Benefits and incentives: Maternity benefits became a legal entitlement under the National Food Security Act (NFSA) in 2013, but it has not been implemented fully yet. Under the law, all pregnant and lactating mothers are entitled to at least Rs 6,000 per child as benefits. This is meant to provide income to mothers in the unorganised sector, while they take care of new-borns and increase their bargaining power. Even though this law has been in place since 2013, promised by the Narendra Modi government over a year ago (Sen 2017), and 60 economists wrote a letter to the finance minister to request him to provide the legal entitlement (Scroll 2017), the ES does not mention or recommend it and the budget has not made the necessary allocations to fulfil this legal requirement. In fact, the budget reduced the allocation for maternal benefits by Rs 300 crore.

Better data collection: In 2016, according to National Crime Records Bureau (NCRB), India recorded 106 rapes a day, 2,167 gang rapes, a conviction rate of only 9% in cases of crime against women. Sexual harassment outside the house is rampant in India, though there is very little data collected on it. The ES could have referred to the existing data or asked for better data collection or pulled the government up on non-usage of funds under the Nirbhaya Fund, but it chose to do none of these. The survey, despite opting for the pink colour in support of women, remains silent on the issue of safety of women and sexual harassment.

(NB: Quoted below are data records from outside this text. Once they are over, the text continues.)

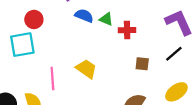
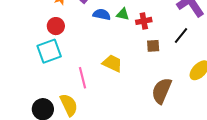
black line: (174, 54) -> (181, 36), moved
brown square: (142, 64) -> (153, 46), moved

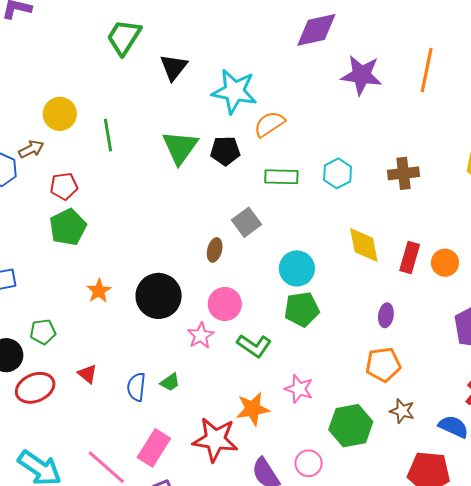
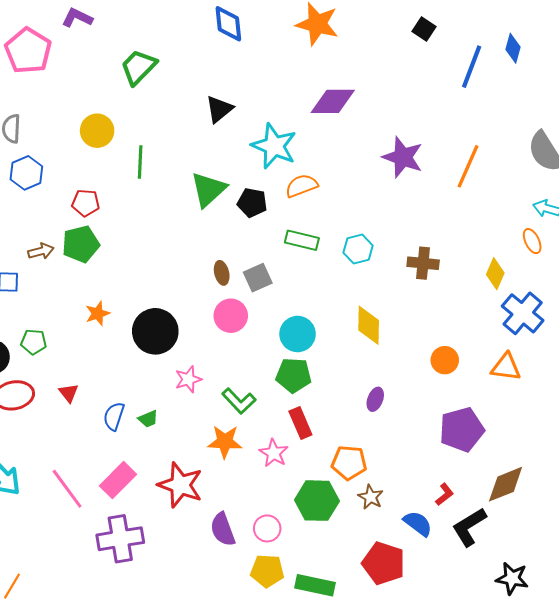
purple diamond: (316, 30) -> (333, 101), moved
green trapezoid: (124, 37) -> (138, 67), moved
brown arrow: (31, 149) -> (41, 251), moved
brown ellipse: (215, 250) -> (222, 273), moved, turned -40
red rectangle: (410, 258) -> (300, 423), moved, turned -52
pink circle: (225, 304) -> (231, 316), moved
orange pentagon: (383, 364) -> (349, 463), moved
orange star: (253, 409) -> (225, 442), moved

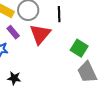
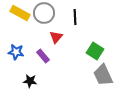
purple rectangle: (13, 32) -> (43, 56), moved
red triangle: (40, 34) -> (56, 37), size x0.6

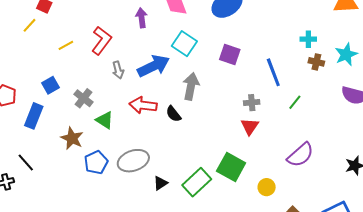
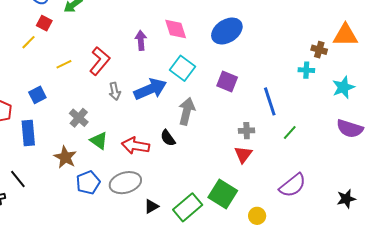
brown cross: (316, 62) -> (319, 50), moved
blue square: (50, 85) -> (37, 95), moved
red arrow: (143, 105) -> (135, 146), moved
blue rectangle: (34, 116) -> (28, 133), turned -30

There are several other things, such as, an increase in allocation of widow and old age pension, stricter implementation of the requirements for crèches at workplaces, disclosure regulations about the gender composition of workforce and average wages by gender at different levels in public and private sector, support for paternity leave legislation pending in parliament (PTI 2017) that could have been suggested as policy changes by the ES, but none of these are addressed.

The budget does take some steps such as a decrease in Provident Fund (PF) employee contribution for new women employees to 8% from 12%, an increase in target of Ujjwala scheme from Rs 5 to 8 crore (though not all funds were spent last year), and a promise of increase in micro-credit loans for women. However, these are “peanuts” compared to what could have been achieved, had they taken the aforementioned into account.

Welcome Development But More Can Be Done

A separate chapter delving into the status of women in the ES is a welcome development, and one that should be a regular feature of the survey. The arguments and analyses done in the survey leave a lot to be desired. The survey could go further than just talking about taking collective responsibility, but also recommending policies that the government can take up in order to reduce gender inequality. Perhaps it is time to move away from what Maithili Sharan Gupt expresses is the reality for most women in India: “Woman, this is your life story, Mothering your role, sadness your destiny.”